Il presidente Macera: «Raccogliamo i frutti di un lungo percorso»

MOSCIANO. La Bcc Adriatico Teramano chiude con un utile netto di 1,2 milioni di euro il suo 2021. L'assemblea dei soci ha approvato il bilancio che i vertici della banca definiscono sano, con la raccolta da clientela di 229 milioni di euro cresciuta di un +12,25% rispetto al 2020. I numeri parlano di impieghi che si attestano a 130 milioni con un +6,14 %; il Cet1 (common tier equity 1 ratio, che indica lo stato di solidità della banca) è pari al 21,68% a dicembre del 2021. I soci attuali della Bcc, che ha la sua sede principale a Mosciano, sono 3.040; la redditività del patrimonio netto è pari all’8,38%; la copertura sofferenze è pari al 76,19%.
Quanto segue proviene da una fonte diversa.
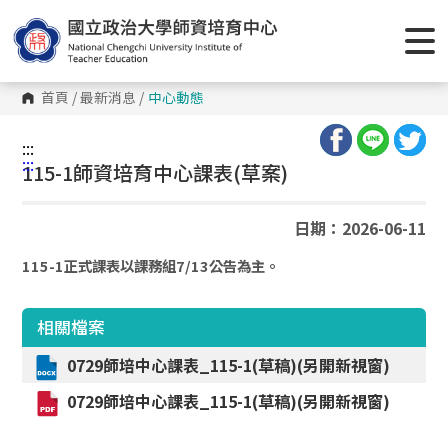
跳
到
主
要
內
容
首頁
/
最新消息
/
中心動態
區
塊
:::
:::
115-1師資培育中心課表(草案)
日期：2026-06-11
115-1正式課表以課務組7/13公告為主。
相關檔案
0729師培中心課表_115-1(草稿)(另開新視窗)
0729師培中心課表_115-1(草稿)(另開新視窗)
Soddisfazione viene espressa dal presidente del cda Antonino Macera: «Quello che ci differenzia da tante altre Bcc è la giovane età. Buona parte degli amministratori, me compreso, e gran parte delle risorse umane, compreso il direttore generale, Tiberio Censoni, sono nati nelle loro funzioni con la banca, ne hanno condiviso i momenti di crescita, di difficoltà, brillantemente superati, e quelli di successo i cui artefici principali sono stati e sono i soci e clienti. Oggi raccogliamo i frutti di un percorso formativo generalizzato, costante e attento ai sempre più celeri cambiamenti normativi, di vigilanza e regolamentari, nonché a un ricambio graduale, costante e di genere nella governance. Siamo una banca differente anche per questo». L'assemblea dei soci ha votato non in presenza ma in rappresentanza, designando il notaio Barbara Amicarelli. (v.m.)